■ EXERCISE PROMPT
All lines holding the word "Business" in the listing below need to be copied.

■ DATA FOR THE TASK
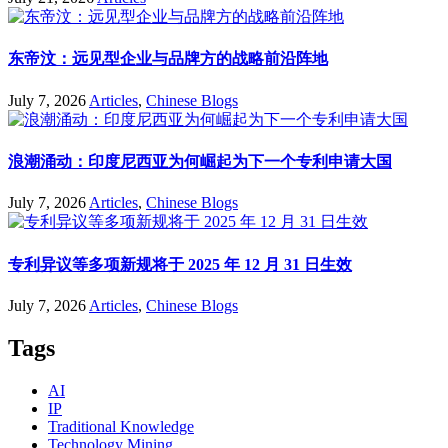
东帝汶：远见型企业与品牌方的战略前沿阵地
July 7, 2026
Articles
,
Chinese Blogs
浪潮涌动：印度尼西亚为何崛起为下一个专利申请大国
July 7, 2026
Articles
,
Chinese Blogs
专利异议等多项新规将于 2025 年 12 月 31 日生效
July 7, 2026
Articles
,
Chinese Blogs
Tags
AI
IP
Traditional Knowledge
Technology Mining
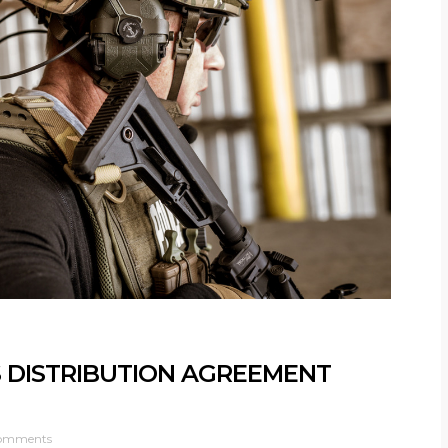
 DISTRIBUTION AGREEMENT
omments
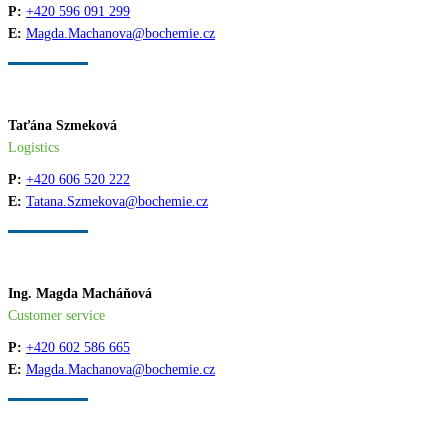
P:
+420 596 091 299
E:
Magda.Machanova@bochemie.cz
Taťána Szmeková
Logistics
P:
+420 606 520 222
E:
Tatana.Szmekova@bochemie.cz
Ing. Magda Macháňová
Customer service
P:
+420 602 586 665
E:
Magda.Machanova@bochemie.cz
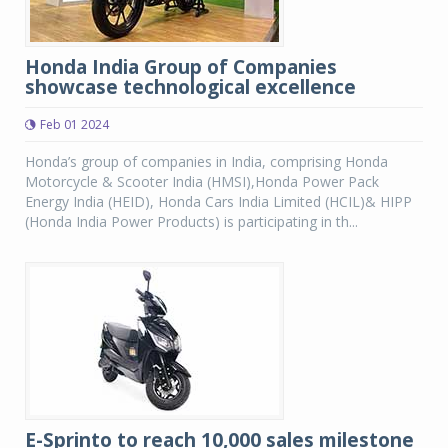
Honda India Group of Companies
showcase technological excellence
Feb 01 2024
Honda’s group of companies in India, comprising Honda
Motorcycle & Scooter India (HMSI),Honda Power Pack
Energy India (HEID), Honda Cars India Limited (HCIL)& HIPP
(Honda India Power Products) is participating in th...
E-Sprinto to reach 10,000 sales milestone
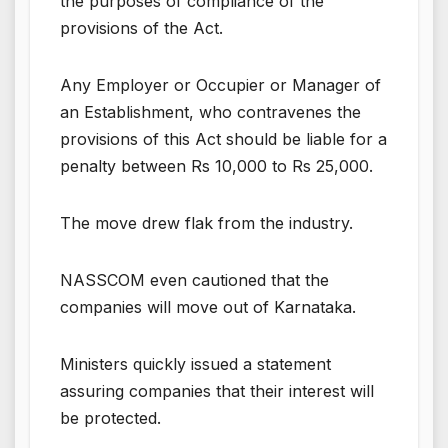
the purposes of compliance of the
provisions of the Act.
Any Employer or Occupier or Manager of
an Establishment, who contravenes the
provisions of this Act should be liable for a
penalty between Rs 10,000 to Rs 25,000.
The move drew flak from the industry.
NASSCOM even cautioned that the
companies will move out of Karnataka.
Ministers quickly issued a statement
assuring companies that their interest will
be protected.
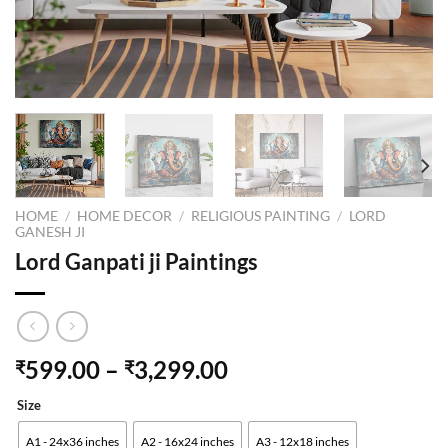
HOME
/
HOME DECOR
/
RELIGIOUS PAINTING
/
LORD
GANESH JI
Lord Ganpati ji Paintings
599.00
–
3,299.00
₹
₹
Size
A1 - 24x36 inches
A2 - 16x24 inches
A3 - 12x18 inches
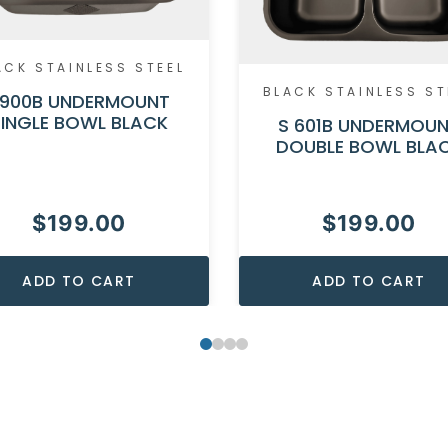
ACK STAINLESS STEEL
BLACK STAINLESS ST
900B UNDERMOUNT
SINGLE BOWL BLACK
S 601B UNDERMOU
DOUBLE BOWL BLA
$
199.00
$
199.00
ADD TO CART
ADD TO CART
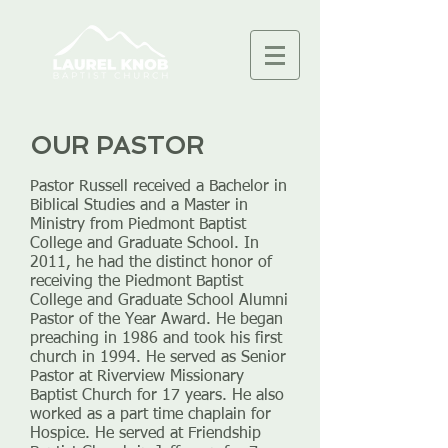
OUR PASTOR
Pastor Russell received a Bachelor in
Biblical Studies and a Master in
Ministry from Piedmont Baptist
College and Graduate School. In
2011, he had the distinct honor of
receiving the Piedmont Baptist
College and Graduate School Alumni
Pastor of the Year Award. He began
preaching in 1986 and took his first
church in 1994. He served as Senior
Pastor at Riverview Missionary
Baptist Church for 17 years. He also
worked as a part time chaplain for
Hospice. He served at Friendship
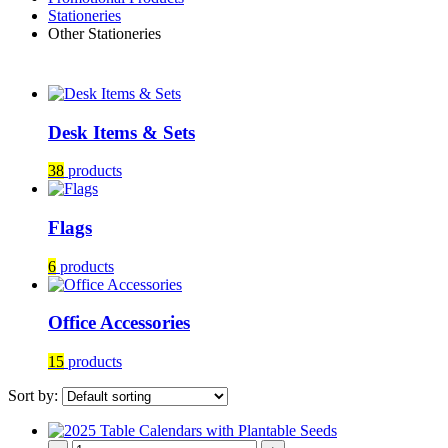
Stationeries
Other Stationeries
Desk Items & Sets
38
products
Flags
6
products
Office Accessories
15
products
Sort by:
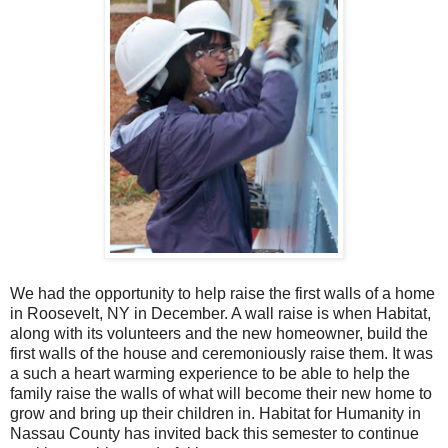
We had the opportunity to help raise the first walls of a home
in Roosevelt, NY in December. A wall raise is when Habitat,
along with its volunteers and the new homeowner, build the
first walls of the house and ceremoniously raise them. It was
a such a heart warming experience to be able to help the
family raise the walls of what will become their new home to
grow and bring up their children in. Habitat for Humanity in
Nassau County has invited back this semester to continue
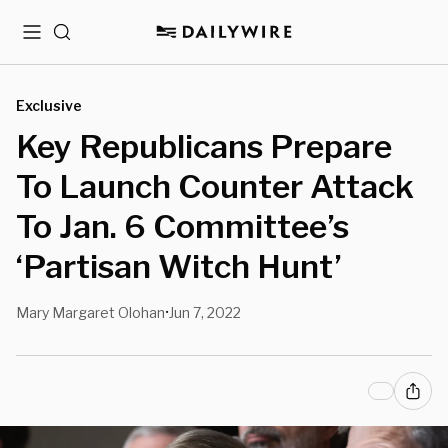
Menu
Search
Exclusive
Key Republicans Prepare
To Launch Counter Attack
To Jan. 6 Committee’s
‘Partisan Witch Hunt’
Mary Margaret Olohan
Jun 7, 2022
•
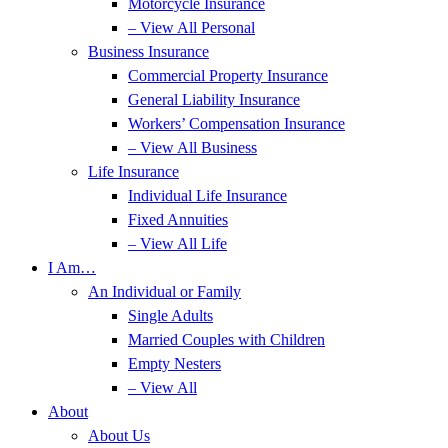
Motorcycle Insurance
– View All Personal
Business Insurance
Commercial Property Insurance
General Liability Insurance
Workers’ Compensation Insurance
– View All Business
Life Insurance
Individual Life Insurance
Fixed Annuities
– View All Life
I Am…
An Individual or Family
Single Adults
Married Couples with Children
Empty Nesters
– View All
About
About Us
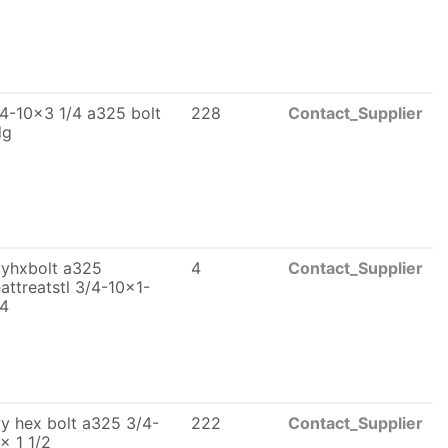
4-10x3 1/4 a325 bolt
228
Contact_Supplier
dg
yhxbolt a325
4
Contact_Supplier
attreatstl 3/4-10x1-
/4
y hex bolt a325 3/4-
222
Contact_Supplier
x 1 1/2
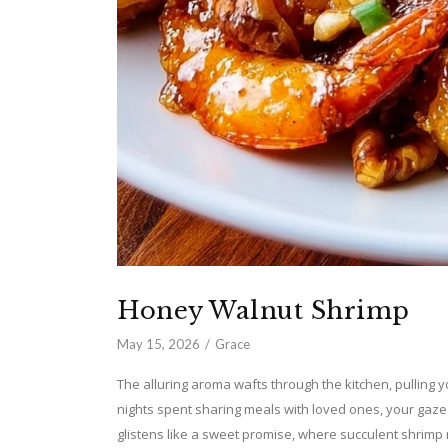
Honey Walnut Shrimp
May 15, 2026
Grace
The alluring aroma wafts through the kitchen, pulling y
nights spent sharing meals with loved ones, your gaze
glistens like a sweet promise, where succulent shrimp 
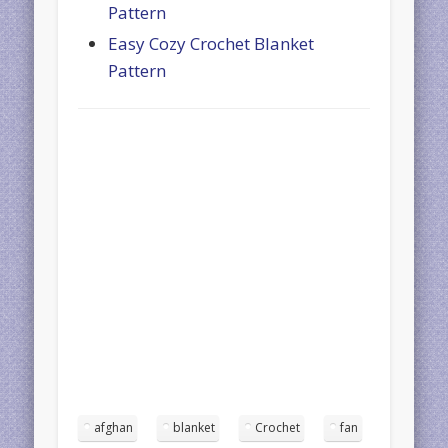
Pattern
Easy Cozy Crochet Blanket
Pattern
afghan
blanket
Crochet
fan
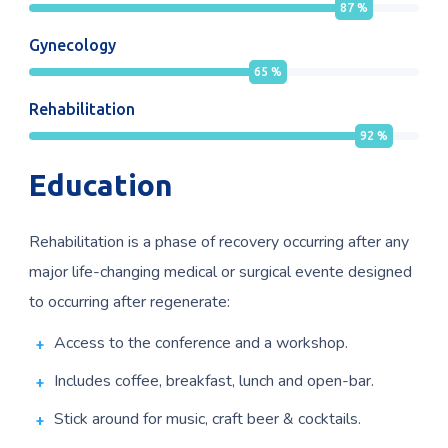
87
%
Gynecology
65
%
Rehabilitation
92
%
Education
Rehabilitation is a phase of recovery occurring after any
major life-changing medical or surgical evente designed
to occurring after regenerate:
Access to the conference and a workshop.
Includes coffee, breakfast, lunch and open-bar.
Stick around for music, craft beer & cocktails.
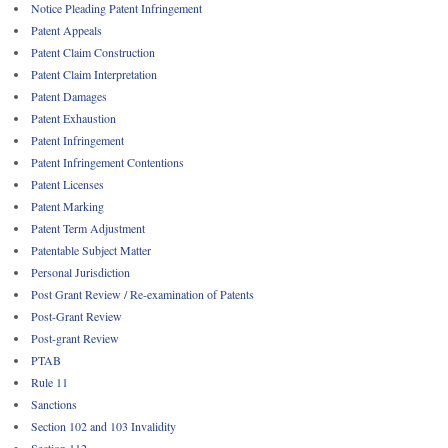
Notice Pleading Patent Infringement
Patent Appeals
Patent Claim Construction
Patent Claim Interpretation
Patent Damages
Patent Exhaustion
Patent Infringement
Patent Infringement Contentions
Patent Licenses
Patent Marking
Patent Term Adjustment
Patentable Subject Matter
Personal Jurisdiction
Post Grant Review / Re-examination of Patents
Post-Grant Review
Post-grant Review
PTAB
Rule 11
Sanctions
Section 102 and 103 Invalidity
Section 112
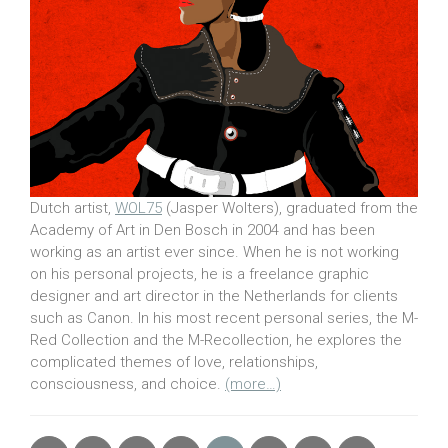
Dutch artist,
WOL75
(Jasper Wolters), graduated from the
Academy of Art in Den Bosch in 2004 and has been
working as an artist ever since. When he is not working
on his personal projects, he is a freelance graphic
designer and art director in the Netherlands for clients
such as Canon. In his most recent personal series, the M-
Red Collection and the M-Recollection, he explores the
complicated themes of love, relationships,
consciousness, and choice.
(more…)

■ RESULT OF THIS TASK
Business Insurance
– View All Business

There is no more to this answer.